Quantum Leap: India's Quantum Computing Soars!

In a development poised to revolutionize fields ranging from medicine to materials science, researchers at the Indian Institute of Science (IISc) Bangalore have achieved a significant breakthrough in quantum computing. They've demonstrated sustained quantum entanglement across multiple qubits, pushing the boundaries of what's computationally possible.

Quantum computing, unlike classical computing which relies on bits representing 0 or 1, leverages qubits. Qubits can exist in a superposition, representing 0, 1, or both simultaneously. This, combined with the phenomenon of quantum entanglement – where two or more qubits become linked and share the same fate, no matter how far apart – unlocks immense computational power. Think of it like this: a regular computer is a bicycle, while a quantum computer is like teleporting to your destination instantly. The IISc team's achievement lies in maintaining this delicate entanglement for longer durations, overcoming a major hurdle in building practical quantum computers.

Sustained Entanglement: A Quantum Milestone

The research, published this week in the journal Nature Quantum Information, details how the IISc team, led by Professor Anita Goel in the Department of Physics, used a novel architecture involving superconducting transmon qubits. These qubits, tiny electronic circuits cooled to near absolute zero, exhibit quantum properties. The team managed to maintain entanglement across five qubits for an unprecedented 20 milliseconds. While seemingly a blink of an eye, in the quantum realm, this is an eternity.

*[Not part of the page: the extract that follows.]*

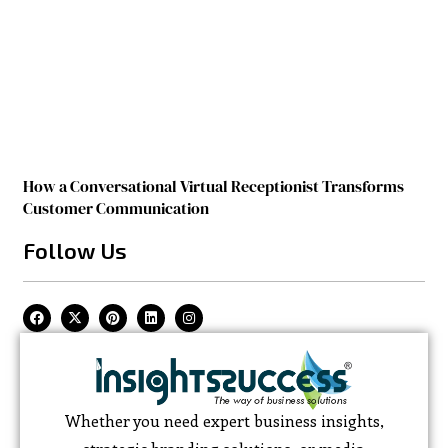
How a Conversational Virtual Receptionist Transforms
Customer Communication
Follow Us
Whether you need expert business insights,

"Maintaining coherence – the quantum state – is the biggest challenge," explains Professor Goel, speaking to News Reporter Live. "Environmental noise and imperfections can easily disrupt the delicate quantum states. Our architecture minimizes these disturbances, allowing for longer and more stable entanglement." The team used a sophisticated error correction protocol to mitigate the inevitable decoherence that plagues quantum systems.

Quantum Computing Applications: A Glimpse into the Future

What does this mean for the average Indian? Potentially, a lot. Quantum computers hold the promise of revolutionizing drug discovery by simulating molecular interactions with unparalleled accuracy. This could lead to faster development of life-saving drugs and personalized medicine. Furthermore, they can optimize complex logistical operations, improving supply chains and transportation networks across India. Latest Technology News shows similar advancements are being made in other sectors too.

Imagine, for instance, DRDO using quantum computers to design novel materials with exceptional properties for defense applications, or ISRO employing them to optimize satellite trajectories and analyze vast amounts of space data. The possibilities are truly limitless. This is not just about faster calculations; it's about solving problems that are currently intractable for even the most powerful supercomputers.

Challenges and the Road Ahead for Quantum Research

Despite this progress, significant challenges remain. Building and scaling quantum computers is an incredibly complex and expensive undertaking. Maintaining coherence and controlling errors are ongoing battles. Moreover, developing quantum algorithms – the specific instructions that quantum computers need to solve problems – is a field still in its infancy. reportersays that, however, the Indian government is investing heavily in quantum technologies, recognizing their strategic importance. As of today, March 24, 2026, the Department of Science and Technology (DST) has launched a National Quantum Mission with a budget of ₹8000 crore to accelerate quantum research and development across the country.

"We are still in the early stages of the quantum revolution," cautions Dr. Rajesh Kumar, a quantum physicist at IIT Delhi, who was not involved in the IISc research. "But breakthroughs like this one from IISc are crucial steps towards building fault-tolerant and practical quantum computers. The collaboration between academia, industry, and government will be key to unlocking their full potential." Future research will focus on increasing the number of entangled qubits, improving coherence times, and developing quantum algorithms for specific applications. Science News is committed to bringing you the latest updates on this exciting frontier.